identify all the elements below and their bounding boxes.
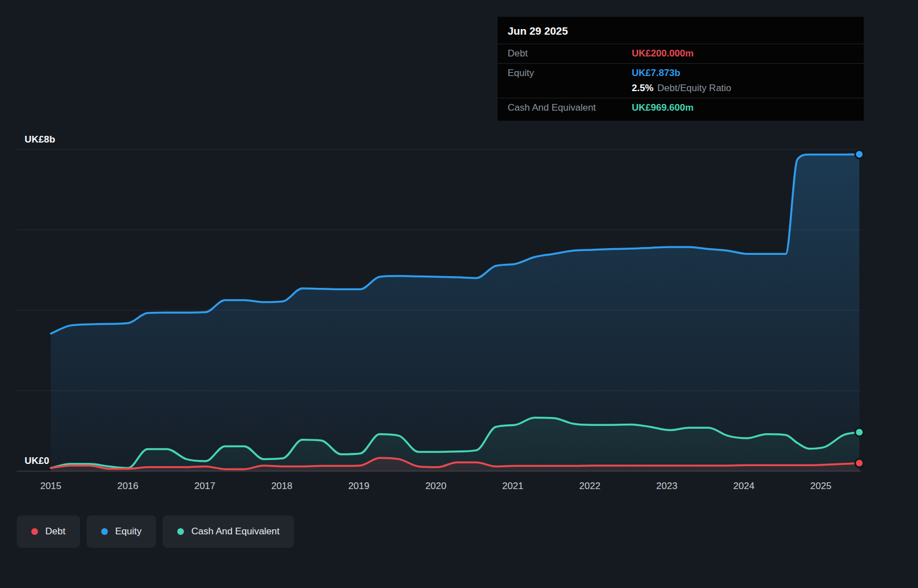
x-tick-label: 2020	[398, 481, 475, 492]
tooltip-date: Jun 29 2025	[498, 17, 864, 44]
x-axis: 2015201620172018201920202021202220232024…	[12, 481, 859, 492]
tooltip-row-equity: Equity UK£7.873b	[498, 64, 864, 83]
x-tick-label: 2024	[706, 481, 783, 492]
tooltip-cash-value: UK£969.600m	[632, 102, 854, 113]
equity-endpoint-marker[interactable]	[855, 150, 864, 159]
x-tick-label: 2019	[320, 481, 398, 492]
tooltip-debt-label: Debt	[508, 48, 632, 59]
tooltip-row-ratio: 2.5%Debt/Equity Ratio	[498, 83, 864, 98]
x-tick-label: 2017	[166, 481, 243, 492]
legend-item-cash[interactable]: Cash And Equivalent	[163, 515, 294, 548]
tooltip-cash-label: Cash And Equivalent	[508, 102, 632, 113]
chart-legend: Debt Equity Cash And Equivalent	[17, 515, 294, 548]
x-tick-label: 2018	[243, 481, 320, 492]
x-tick-label: 2015	[12, 481, 89, 492]
tooltip-debt-value: UK£200.000m	[632, 48, 854, 59]
y-axis-label-top: UK£8b	[25, 134, 55, 145]
debt-legend-dot-icon	[31, 528, 38, 535]
legend-item-debt[interactable]: Debt	[17, 515, 80, 548]
tooltip-ratio: 2.5%Debt/Equity Ratio	[632, 83, 854, 94]
tooltip-equity-label: Equity	[508, 68, 632, 79]
legend-label-equity: Equity	[115, 526, 141, 537]
tooltip-ratio-value: 2.5%	[632, 83, 654, 93]
x-tick-label: 2022	[551, 481, 628, 492]
tooltip-ratio-label: Debt/Equity Ratio	[657, 83, 731, 93]
legend-label-cash: Cash And Equivalent	[191, 526, 280, 537]
legend-item-equity[interactable]: Equity	[87, 515, 156, 548]
x-tick-label: 2021	[474, 481, 551, 492]
x-tick-label: 2025	[782, 481, 859, 492]
chart-tooltip: Jun 29 2025 Debt UK£200.000m Equity UK£7…	[498, 17, 864, 121]
cash-and-equivalent-endpoint-marker[interactable]	[855, 428, 864, 437]
tooltip-equity-value: UK£7.873b	[632, 68, 854, 79]
debt-endpoint-marker[interactable]	[855, 459, 864, 467]
cash-legend-dot-icon	[177, 528, 184, 535]
tooltip-row-cash: Cash And Equivalent UK£969.600m	[498, 98, 864, 121]
x-tick-label: 2023	[628, 481, 706, 492]
y-axis-label-zero: UK£0	[25, 456, 49, 467]
legend-label-debt: Debt	[45, 526, 65, 537]
tooltip-row-debt: Debt UK£200.000m	[498, 44, 864, 64]
equity-legend-dot-icon	[101, 528, 108, 535]
x-tick-label: 2016	[89, 481, 167, 492]
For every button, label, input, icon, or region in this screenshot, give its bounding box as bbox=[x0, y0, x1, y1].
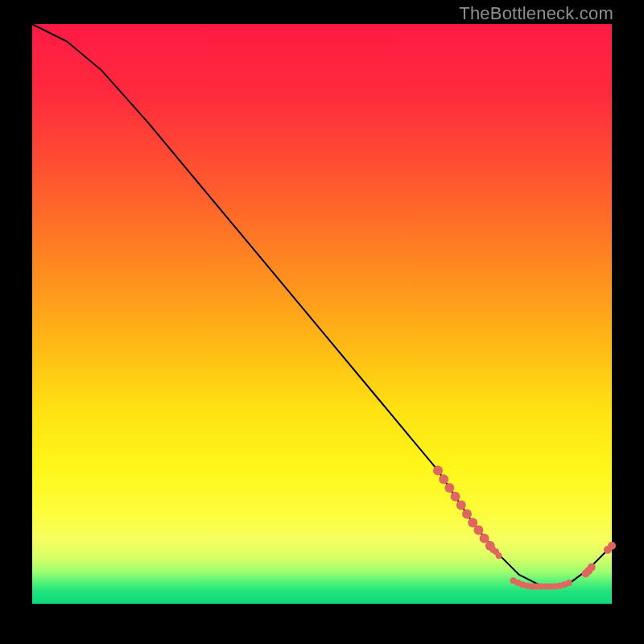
marker-dot bbox=[588, 564, 596, 572]
curve-line bbox=[32, 24, 612, 586]
marker-dot bbox=[462, 509, 472, 518]
marker-dot bbox=[473, 526, 483, 535]
marker-dot bbox=[451, 492, 460, 502]
marker-layer bbox=[433, 465, 616, 589]
marker-dot bbox=[439, 474, 448, 484]
marker-dot bbox=[608, 542, 616, 550]
marker-dot bbox=[566, 580, 572, 586]
chart-svg bbox=[32, 24, 612, 604]
marker-dot bbox=[433, 465, 443, 475]
watermark-label: TheBottleneck.com bbox=[459, 3, 613, 24]
plot-area bbox=[32, 24, 612, 604]
marker-dot bbox=[444, 483, 454, 493]
marker-dot bbox=[496, 552, 502, 559]
marker-dot bbox=[456, 501, 466, 510]
chart-stage: TheBottleneck.com bbox=[0, 0, 644, 644]
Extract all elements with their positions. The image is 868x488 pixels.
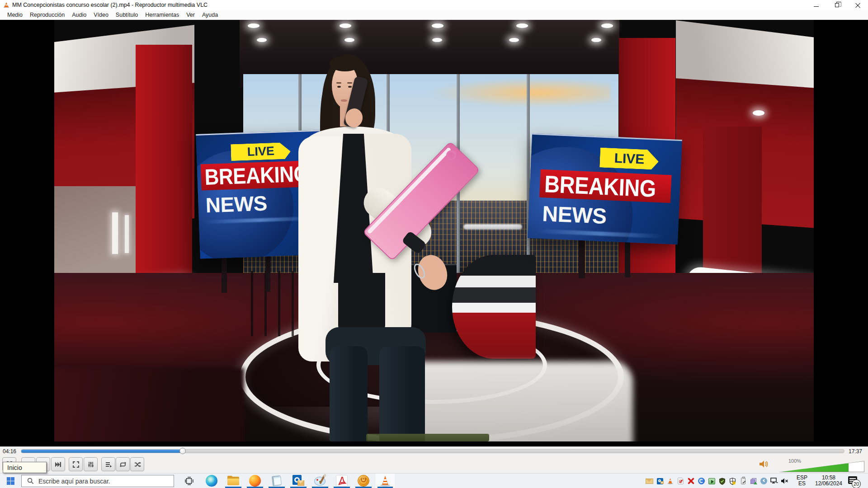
menu-video[interactable]: Vídeo xyxy=(90,12,112,18)
taskbar: ! ESP ES 10:58 12/06/2024 20 xyxy=(0,473,868,488)
language-indicator[interactable]: ESP ES xyxy=(792,475,812,487)
start-tooltip: Inicio xyxy=(3,462,47,473)
taskbar-app-edge[interactable] xyxy=(201,474,222,488)
tray-error-x-icon[interactable] xyxy=(687,477,695,485)
tray-blue-chat-icon[interactable] xyxy=(760,477,768,485)
presenter xyxy=(54,20,814,441)
trousers-left-leg xyxy=(330,346,368,441)
paint-icon xyxy=(314,475,326,487)
minimize-icon xyxy=(814,6,819,7)
tray-shield-check-icon[interactable] xyxy=(718,477,726,485)
video-area: LIVE BREAKING NEWS LIVE BREAKING NEWS xyxy=(0,20,868,446)
trousers-right-leg xyxy=(379,346,425,441)
tray-usb-icon[interactable] xyxy=(739,477,747,485)
shuffle-button[interactable] xyxy=(130,457,144,471)
player-controller: 04:16 17:37 xyxy=(0,446,868,473)
search-icon xyxy=(27,478,34,484)
shuffle-icon xyxy=(134,461,141,468)
title-bar[interactable]: MM Concepcionistas concurso escolar (2).… xyxy=(0,0,868,10)
tray-vlc-icon[interactable] xyxy=(666,477,674,485)
acrobat-icon xyxy=(336,475,348,487)
restore-button[interactable] xyxy=(826,0,847,10)
search-input[interactable] xyxy=(38,477,174,485)
taskbar-app-acrobat[interactable] xyxy=(331,474,352,488)
tray-blue-swirl-icon[interactable] xyxy=(698,477,705,485)
loop-icon xyxy=(119,461,127,468)
menu-ver[interactable]: Ver xyxy=(183,12,198,18)
taskbar-app-vlc[interactable] xyxy=(375,474,396,488)
volume-percent-label: 100% xyxy=(788,458,801,464)
close-icon xyxy=(855,3,860,8)
seek-handle[interactable] xyxy=(179,448,186,454)
search-box[interactable] xyxy=(21,475,174,487)
tray-green-media-icon[interactable] xyxy=(708,477,716,485)
presenter-mouth xyxy=(341,99,347,102)
language-line2: ES xyxy=(792,481,812,487)
seek-bar[interactable] xyxy=(21,449,844,453)
clock-date: 12/06/2024 xyxy=(813,481,844,487)
green-chroma-base xyxy=(366,434,489,441)
fullscreen-button[interactable] xyxy=(69,457,83,471)
notepad-icon xyxy=(271,475,282,487)
orange-badge-icon xyxy=(358,475,369,487)
black-waist xyxy=(338,273,385,332)
tray-defender-shield-icon[interactable]: ! xyxy=(729,477,736,485)
close-button[interactable] xyxy=(847,0,868,10)
extended-settings-button[interactable] xyxy=(84,457,98,471)
tray-purple-windows-icon[interactable] xyxy=(750,477,757,485)
playlist-button[interactable] xyxy=(101,457,115,471)
task-view-icon xyxy=(185,477,193,485)
menu-herramientas[interactable]: Herramientas xyxy=(142,12,183,18)
taskbar-app-paint[interactable] xyxy=(310,474,330,488)
extended-settings-icon xyxy=(87,461,94,468)
tray-sim-blocked-icon[interactable] xyxy=(677,477,684,485)
windows-logo-icon xyxy=(7,477,10,481)
next-button[interactable] xyxy=(51,457,65,471)
menu-reproduccion[interactable]: Reproducción xyxy=(26,12,68,18)
vlc-app-icon xyxy=(3,2,9,8)
loop-button[interactable] xyxy=(116,457,130,471)
presenter-hair-top xyxy=(329,56,361,71)
notification-count: 20 xyxy=(854,481,859,487)
taskbar-app-outlook[interactable] xyxy=(288,474,309,488)
outlook-icon xyxy=(292,475,304,487)
firefox-icon xyxy=(249,475,261,487)
total-time: 17:37 xyxy=(849,448,862,455)
fullscreen-icon xyxy=(72,461,80,468)
tray-outlook-icon[interactable] xyxy=(656,477,664,485)
edge-icon xyxy=(206,475,217,487)
menu-medio[interactable]: Medio xyxy=(4,12,26,18)
presenter-eye xyxy=(348,86,352,88)
elapsed-time: 04:16 xyxy=(3,448,16,455)
tray-network-icon[interactable] xyxy=(770,477,778,485)
start-tooltip-label: Inicio xyxy=(7,464,22,471)
taskbar-app-orange-badge[interactable] xyxy=(353,474,374,488)
tray-mail-icon[interactable] xyxy=(646,477,653,485)
speaker-icon[interactable] xyxy=(759,460,769,469)
taskbar-app-file-explorer[interactable] xyxy=(223,474,244,488)
minimize-button[interactable] xyxy=(806,0,826,10)
menu-audio[interactable]: Audio xyxy=(68,12,90,18)
task-view-button[interactable] xyxy=(179,474,199,488)
taskbar-app-notepad[interactable] xyxy=(266,474,287,488)
menu-ayuda[interactable]: Ayuda xyxy=(198,12,222,18)
taskbar-app-firefox[interactable] xyxy=(245,474,265,488)
clock[interactable]: 10:58 12/06/2024 xyxy=(813,475,844,487)
tray-muted-speaker-icon[interactable] xyxy=(781,477,788,485)
menu-subtitulo[interactable]: Subtítulo xyxy=(112,12,142,18)
notification-badge[interactable]: 20 xyxy=(852,479,861,488)
start-button[interactable] xyxy=(7,477,14,485)
vlc-icon xyxy=(379,475,391,487)
presenter-eye xyxy=(337,86,341,88)
vlc-window: MM Concepcionistas concurso escolar (2).… xyxy=(0,0,868,488)
menu-bar: Medio Reproducción Audio Vídeo Subtítulo… xyxy=(0,10,868,20)
video-surface[interactable]: LIVE BREAKING NEWS LIVE BREAKING NEWS xyxy=(54,20,814,441)
playlist-icon xyxy=(105,461,112,468)
next-icon xyxy=(55,461,62,468)
presenter-brow xyxy=(336,82,341,84)
file-explorer-icon xyxy=(227,475,239,486)
seek-fill xyxy=(21,450,183,453)
window-title: MM Concepcionistas concurso escolar (2).… xyxy=(12,2,208,8)
restore-icon xyxy=(835,3,839,7)
presenter-brow xyxy=(347,82,352,84)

──────────────────────────────

PROBLEM DETAILS
Return each line of the material in which the string "input" can be found.

RESPONSE FOR THIS EXERCISE
For every button, label, input, icon, or region in this screenshot, give its bounding box as bbox=[x0, y0, x1, y1].
search-input[interactable] xyxy=(38,477,174,485)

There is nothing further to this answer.